Deedlit In Wonder Labyrinth me semble avoir une difficulté plutôt bien dosée ; j’ai vu un bon nombre d’avis se plaignant de sa trop grande facilité, mais il semble qu’un patch l’ait rééquilibré par la suite car je suis mort un certain nombre de fois, aussi bien face à des boss qu’en exploration ; peut-être que les testeurs ont trop spammé la magie, qui est en effet un peu trop puissante ? Dans tous les cas, perdre n’est pas punitif : on reprend immédiatement au dernier point de sauvegarde, sans les messages « game over » de 10mn et le retour au menu insupportables des Castlevania, et il y a toujours un point de sauvegarde juste avant un boss, qui sera bien indiqué par une porte colorée : impossible de tomber sur un boss par mégarde sans s’y être préparé. La progression est plutôt rapide et fluide, mais le gain de niveau ne donne pas l’impression de réellement s’améliorer, d’autant plus que les points de vie et de magie ne s’augmentent qu’en trouvant des bonus cachés. Outre quelques boss un peu corsés, j’ai trouvé que la difficulté principale vient d’un manque de finitions dans l’exploration : les ennemis hors écran que l’on ne peut pas frapper mais qui nous tirent dessus sans problème, ceux résistants à des éléments opposés placés juste côte à côte, mais surtout de trop nombreux « sauts de la foi » où l’on tombe à l’aveugle sur des groupes d’ennemis puissants qui nous éliminent en quelques secondes, assez frustrants quand ça arrive.

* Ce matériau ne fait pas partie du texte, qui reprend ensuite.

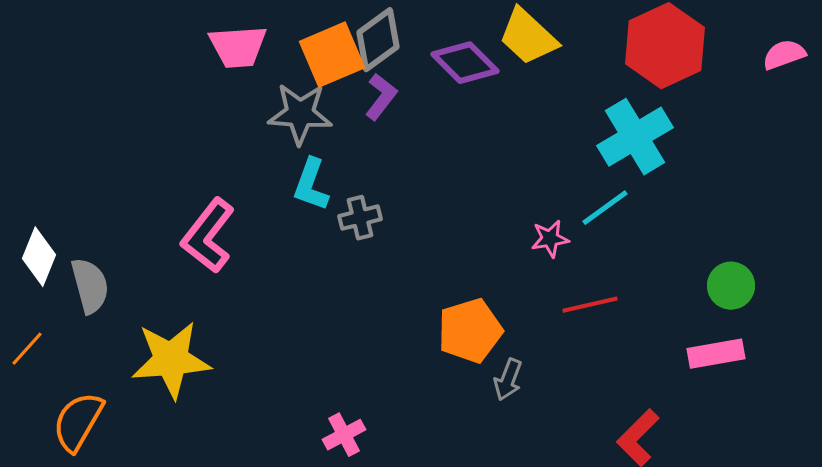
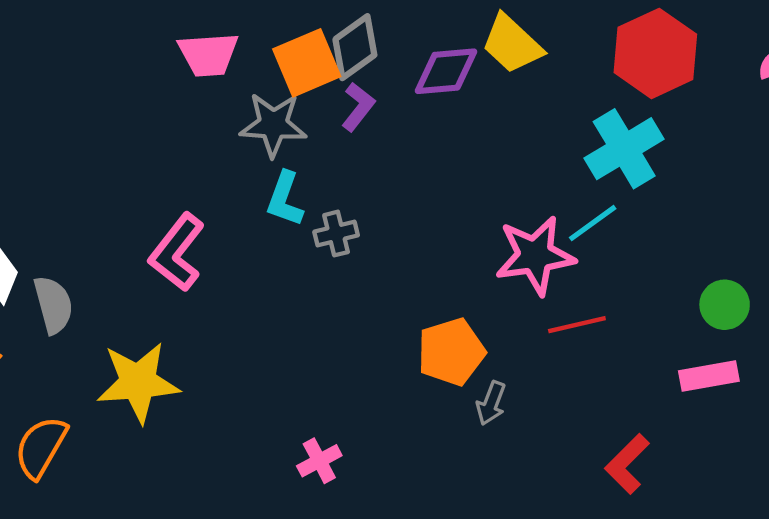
purple diamond: (465, 63) -> (446, 71), turned -50
pink star: (550, 239) -> (535, 256), size x2.0

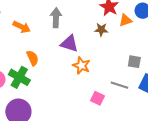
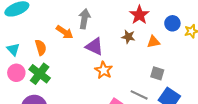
orange triangle: (125, 20) -> (153, 42), moved
orange arrow: (22, 27) -> (65, 32), moved
orange semicircle: (33, 58) -> (41, 47), moved

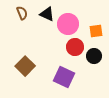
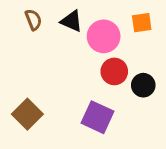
orange square: (96, 31) -> (142, 23), moved
brown square: (25, 66) -> (27, 114), moved

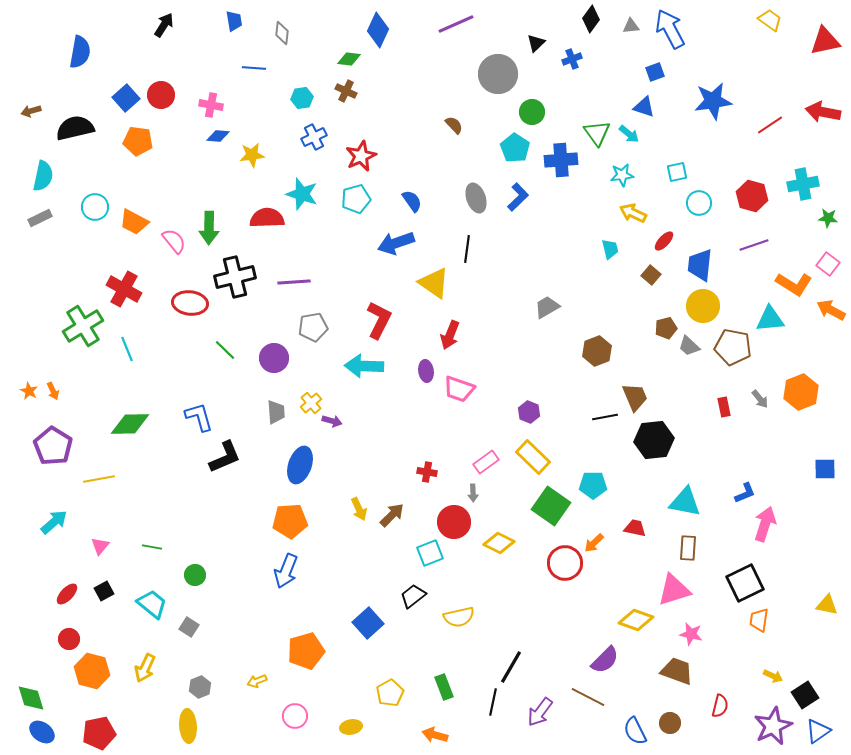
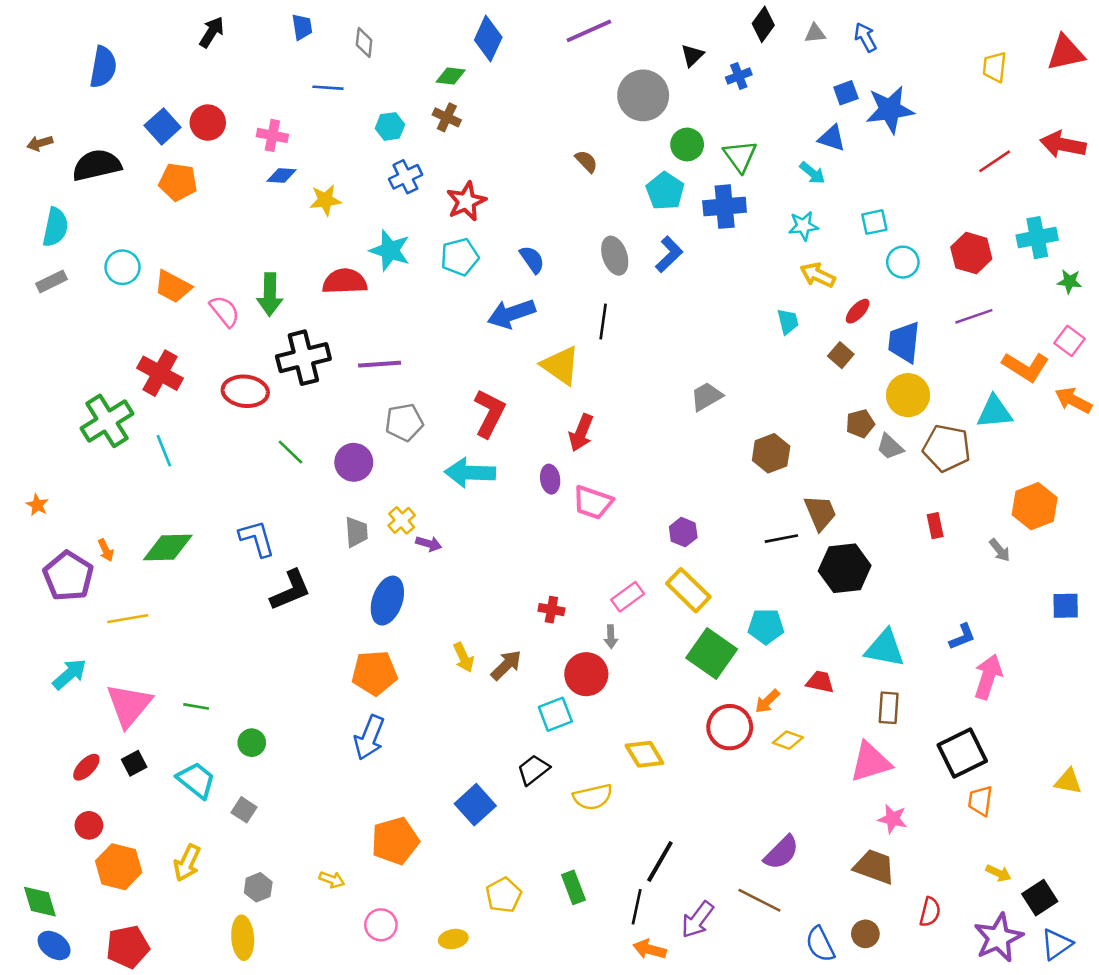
yellow trapezoid: (770, 20) -> (995, 67), moved, turned -120
blue arrow: (670, 29) -> (865, 37), size x0.6
blue star: (713, 101) -> (890, 110), moved
green triangle: (597, 133) -> (740, 156), moved
orange arrow: (53, 391) -> (106, 550), moved
gray arrow: (760, 399) -> (1000, 550), moved
yellow diamond: (499, 543) -> (644, 754), moved, turned 32
pink triangle: (100, 546) -> (129, 705), size x2.0
yellow diamond: (636, 620) -> (788, 740), moved, size x0.7
yellow arrow: (257, 681) -> (332, 880), turned -138
orange arrow: (435, 735) -> (650, 949), moved

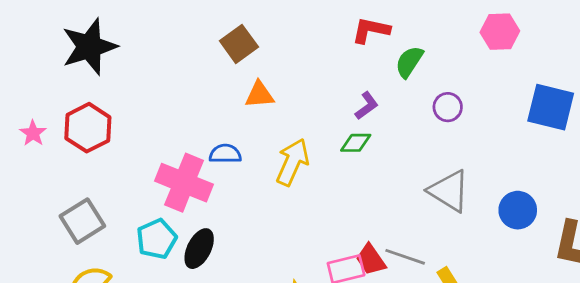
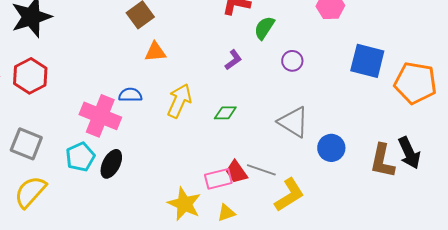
green diamond: (356, 143) -> (225, 113), moved
blue circle: (518, 210) -> (331, 148), moved
gray square: (82, 221) -> (26, 144), turned -36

Techniquement, le jeu est plutôt joli et bien animé, avec un mélange de pixel art détaillé typé PS1, et d’effets modernes 3D, bien que certaines choses soient vraiment moches, comme les animations d’explosion, et que certains combats de boss manquent un peu de lisibilité : je ne savais parfois même plus où j’étais.

Deedlit in Wonder Labyrinth serait excellent si le level design était moins linéaire ou s’il assumait un peu plus d’être linéaire, et si son histoire tenait debout. En l’état c’est plutôt bon, avec un gameplay relativement original, mais c’est loin d’être un indispensable.